We used the GVL for this study, one of the most widely used indirect video laryngoscopes. It is unknown whether the results of this study are applicable to other GlideScope blade types or other brands of indirect video laryngoscopes. Nevertheless, it might be expected that some of the abovementioned anatomical considerations might also apply to similarly angulated or hyper-curved video laryngoscope blades, e.g., the GlideScope Titanium LOPRO, CMAC® D-blade™, McGRATH® Series 5, McGRATH® MAC with X blade™ (Aircraft Medical, Edinburgh, UK), or King Vision® (Ambu, Noblesville, IN, USA). Similarly, we do not know if these results would apply to video laryngoscope blades with less curvature or angulation, e.g., CMAC® with Macintosh blade, GlideScope Titanium MAC, McGRATH MAC. To maximize safety for the elective surgical patients recruited to this study, the protocol called for exclusion of those with a body mass index > 40 kg·m−2 or published predictors of difficult laryngoscopy using the GVL.10,16 Thus, it is also unknown whether our findings would apply to these populations.

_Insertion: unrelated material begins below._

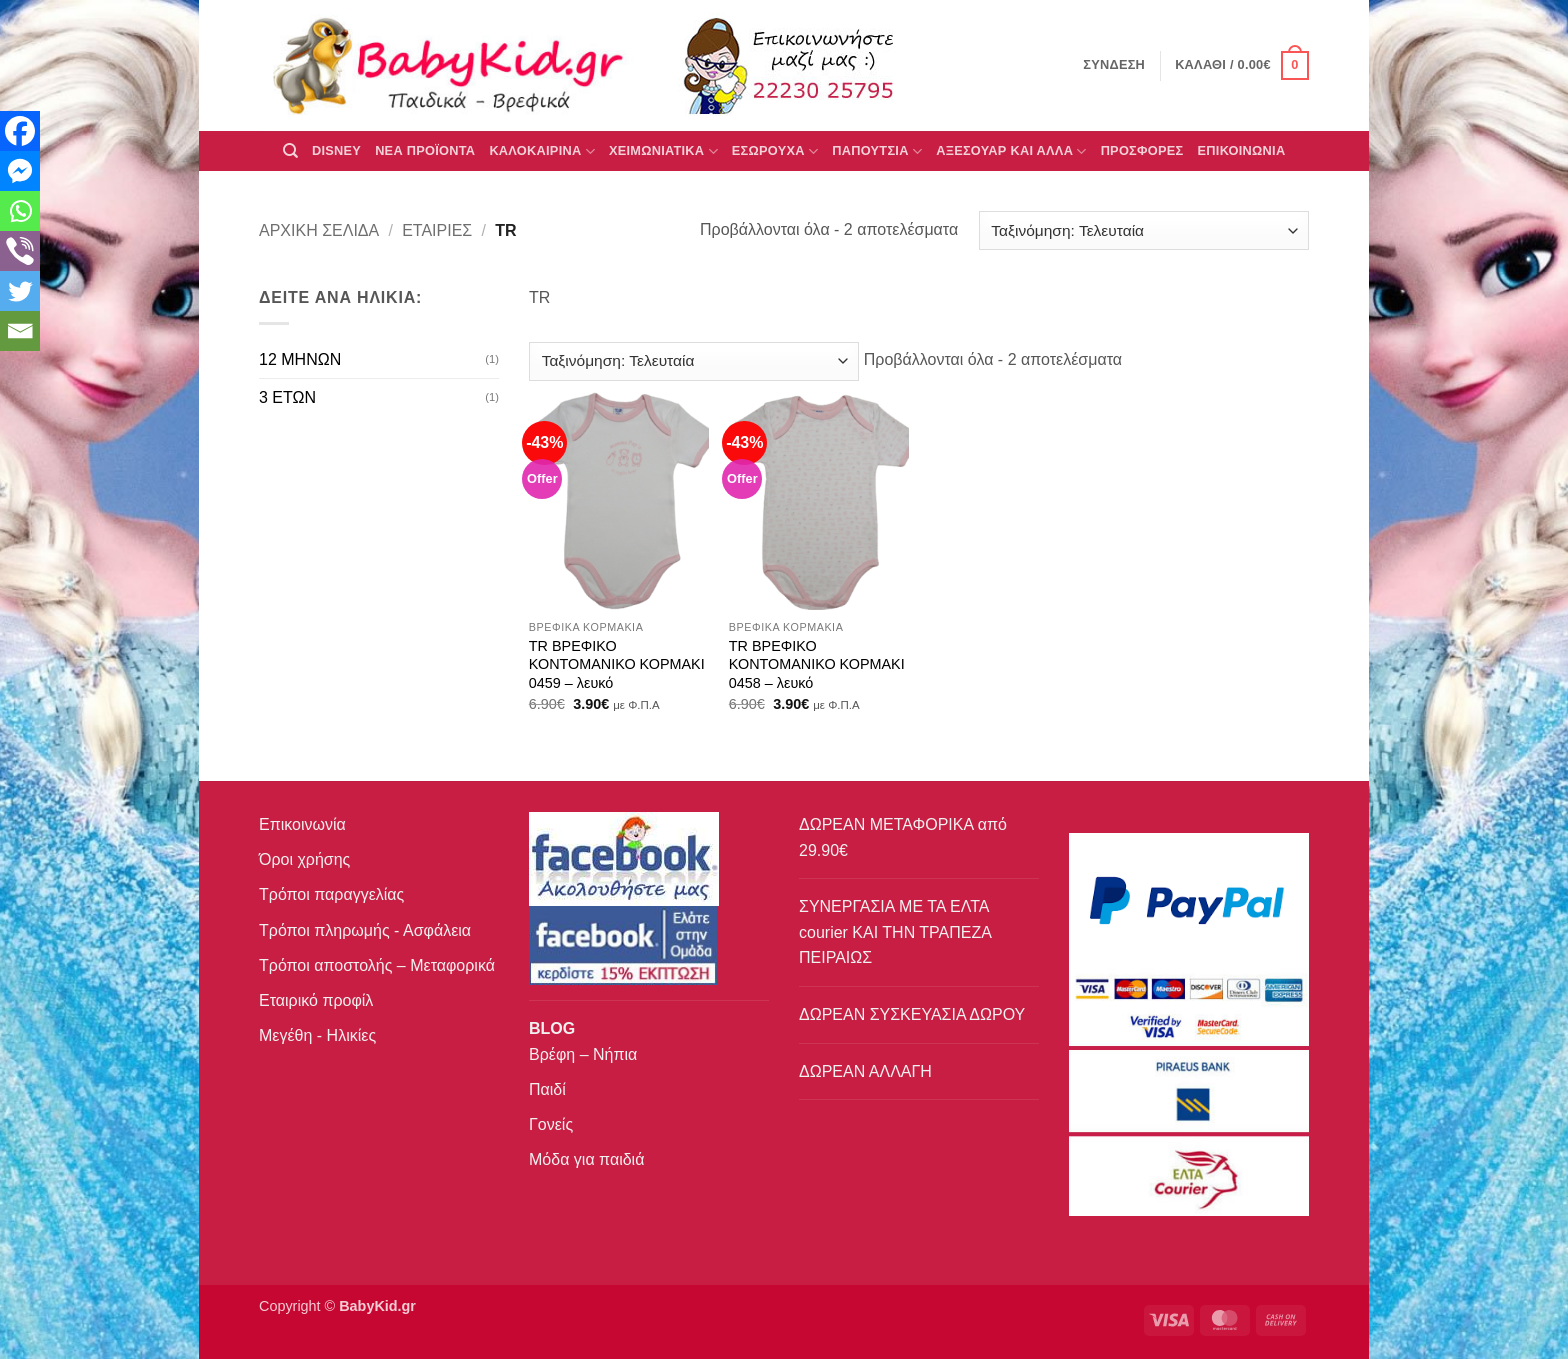 This screenshot has height=1359, width=1568. What do you see at coordinates (317, 1035) in the screenshot?
I see `Μεγέθη - Ηλικίες` at bounding box center [317, 1035].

We elected to have the study investigators perform VL and intubation (rather than the patient’s attending anesthesiologist) to maximize the probability that the view mandated by randomization would be obtained and maintained during the process as well as to standardize the level of expertise. Thus, further study is required to determine whether the findings are applicable to a broader undifferentiated population of anesthesia providers with varying levels of experience.

Conclusions

We demonstrated that using GVL indirect video laryngoscopy to obtain a more distant and restricted view of the larynx resulted in a significantly shorter TTI and was associated with easier ETT passage as measured using a VAS. Our study suggests that obtaining a full or Cormack-Lehane grade 1 view may not be desirable when using the GVL. Future studies could help clarify whether these findings would apply to patients with predictors of difficult VL, would be applicable to other indirect video laryngoscopes, would be similar in the hands of less experienced clinicians, or could have a favourable impact on the incidence of airway trauma or other adverse events.